* Task to complete
In the data that follows, count each line holding the string "Locate"; answer with the number only.

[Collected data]
══════
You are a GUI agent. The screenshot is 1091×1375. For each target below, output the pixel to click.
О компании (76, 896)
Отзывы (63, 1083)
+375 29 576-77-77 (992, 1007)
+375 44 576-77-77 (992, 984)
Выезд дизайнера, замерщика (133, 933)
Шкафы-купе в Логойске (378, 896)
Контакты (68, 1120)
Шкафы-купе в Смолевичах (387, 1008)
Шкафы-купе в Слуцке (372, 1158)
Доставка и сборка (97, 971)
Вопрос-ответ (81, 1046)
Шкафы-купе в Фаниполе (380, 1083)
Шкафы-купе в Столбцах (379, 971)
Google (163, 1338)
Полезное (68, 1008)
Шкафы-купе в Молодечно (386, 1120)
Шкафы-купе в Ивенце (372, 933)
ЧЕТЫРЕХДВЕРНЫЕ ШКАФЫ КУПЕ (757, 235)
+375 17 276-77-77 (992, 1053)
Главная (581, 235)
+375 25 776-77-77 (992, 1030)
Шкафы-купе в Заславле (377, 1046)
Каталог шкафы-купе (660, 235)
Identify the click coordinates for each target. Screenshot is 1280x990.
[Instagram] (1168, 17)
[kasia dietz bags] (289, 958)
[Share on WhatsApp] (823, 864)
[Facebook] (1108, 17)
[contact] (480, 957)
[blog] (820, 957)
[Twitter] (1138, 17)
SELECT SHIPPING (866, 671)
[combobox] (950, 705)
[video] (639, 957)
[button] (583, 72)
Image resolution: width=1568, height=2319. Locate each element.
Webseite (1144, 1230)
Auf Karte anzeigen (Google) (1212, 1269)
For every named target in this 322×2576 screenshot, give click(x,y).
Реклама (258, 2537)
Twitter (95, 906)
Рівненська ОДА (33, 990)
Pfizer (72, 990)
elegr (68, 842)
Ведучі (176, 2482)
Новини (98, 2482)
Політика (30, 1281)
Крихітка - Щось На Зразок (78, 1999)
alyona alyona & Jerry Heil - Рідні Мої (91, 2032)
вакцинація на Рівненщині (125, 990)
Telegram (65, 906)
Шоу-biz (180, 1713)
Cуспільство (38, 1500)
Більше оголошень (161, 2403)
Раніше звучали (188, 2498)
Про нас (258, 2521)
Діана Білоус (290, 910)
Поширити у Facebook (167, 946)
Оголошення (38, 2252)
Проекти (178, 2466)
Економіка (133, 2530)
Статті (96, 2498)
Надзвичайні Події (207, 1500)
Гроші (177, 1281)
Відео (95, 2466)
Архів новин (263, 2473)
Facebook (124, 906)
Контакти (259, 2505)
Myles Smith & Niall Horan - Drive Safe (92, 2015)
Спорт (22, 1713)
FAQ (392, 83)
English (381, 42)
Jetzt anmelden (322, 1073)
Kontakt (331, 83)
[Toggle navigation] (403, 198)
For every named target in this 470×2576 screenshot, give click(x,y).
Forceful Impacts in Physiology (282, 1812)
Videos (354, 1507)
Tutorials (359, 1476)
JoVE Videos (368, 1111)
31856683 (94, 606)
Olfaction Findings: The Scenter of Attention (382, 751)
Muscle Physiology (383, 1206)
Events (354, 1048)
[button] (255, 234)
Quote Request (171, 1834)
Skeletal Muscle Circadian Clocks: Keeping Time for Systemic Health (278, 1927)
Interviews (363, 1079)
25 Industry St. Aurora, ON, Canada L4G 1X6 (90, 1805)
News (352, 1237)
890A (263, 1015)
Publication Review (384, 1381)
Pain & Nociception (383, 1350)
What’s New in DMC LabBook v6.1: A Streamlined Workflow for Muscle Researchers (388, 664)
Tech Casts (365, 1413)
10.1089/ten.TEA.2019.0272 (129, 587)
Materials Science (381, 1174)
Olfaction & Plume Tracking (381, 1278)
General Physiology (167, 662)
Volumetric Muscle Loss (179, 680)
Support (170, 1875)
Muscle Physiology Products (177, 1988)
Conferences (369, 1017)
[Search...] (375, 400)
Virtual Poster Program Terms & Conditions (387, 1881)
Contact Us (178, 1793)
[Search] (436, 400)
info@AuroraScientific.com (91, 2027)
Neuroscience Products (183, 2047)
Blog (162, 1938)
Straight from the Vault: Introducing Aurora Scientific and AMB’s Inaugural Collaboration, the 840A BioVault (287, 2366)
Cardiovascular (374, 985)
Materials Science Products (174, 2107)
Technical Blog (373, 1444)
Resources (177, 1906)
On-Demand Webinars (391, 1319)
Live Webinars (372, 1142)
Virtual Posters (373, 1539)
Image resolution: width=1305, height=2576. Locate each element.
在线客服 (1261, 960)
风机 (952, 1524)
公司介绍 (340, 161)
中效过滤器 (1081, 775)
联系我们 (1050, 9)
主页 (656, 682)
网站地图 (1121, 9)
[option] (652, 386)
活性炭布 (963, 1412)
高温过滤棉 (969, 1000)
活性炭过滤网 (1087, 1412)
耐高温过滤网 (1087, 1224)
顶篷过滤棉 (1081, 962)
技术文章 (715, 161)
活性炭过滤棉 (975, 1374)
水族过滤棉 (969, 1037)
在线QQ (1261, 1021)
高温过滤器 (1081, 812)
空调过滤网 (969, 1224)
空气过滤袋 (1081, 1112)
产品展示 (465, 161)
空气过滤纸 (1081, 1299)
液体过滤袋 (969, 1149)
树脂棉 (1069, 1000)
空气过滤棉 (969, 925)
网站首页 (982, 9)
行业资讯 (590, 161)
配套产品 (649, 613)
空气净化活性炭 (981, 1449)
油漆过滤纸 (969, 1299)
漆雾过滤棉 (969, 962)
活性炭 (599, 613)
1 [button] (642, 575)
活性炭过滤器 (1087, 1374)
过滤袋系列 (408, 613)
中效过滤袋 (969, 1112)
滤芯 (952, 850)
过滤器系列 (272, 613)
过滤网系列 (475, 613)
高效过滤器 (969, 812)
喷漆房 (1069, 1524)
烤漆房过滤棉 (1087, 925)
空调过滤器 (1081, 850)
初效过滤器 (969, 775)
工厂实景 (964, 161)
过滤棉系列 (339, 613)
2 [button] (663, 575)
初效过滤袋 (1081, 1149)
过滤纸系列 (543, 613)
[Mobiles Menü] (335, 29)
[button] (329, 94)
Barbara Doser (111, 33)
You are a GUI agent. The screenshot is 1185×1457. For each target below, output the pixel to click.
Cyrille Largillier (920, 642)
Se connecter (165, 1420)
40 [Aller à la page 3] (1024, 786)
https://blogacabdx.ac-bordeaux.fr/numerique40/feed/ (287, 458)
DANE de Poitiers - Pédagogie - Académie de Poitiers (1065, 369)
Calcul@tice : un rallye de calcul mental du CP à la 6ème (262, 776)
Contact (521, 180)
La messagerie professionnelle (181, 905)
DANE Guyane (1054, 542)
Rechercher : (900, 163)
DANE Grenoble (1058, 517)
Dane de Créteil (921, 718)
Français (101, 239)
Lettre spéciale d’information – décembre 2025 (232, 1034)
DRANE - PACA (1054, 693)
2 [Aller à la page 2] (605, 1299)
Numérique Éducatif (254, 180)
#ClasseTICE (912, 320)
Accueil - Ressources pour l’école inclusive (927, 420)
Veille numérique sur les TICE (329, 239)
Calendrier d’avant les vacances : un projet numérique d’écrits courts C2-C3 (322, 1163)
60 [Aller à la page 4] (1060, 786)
══════
* Exercise response
2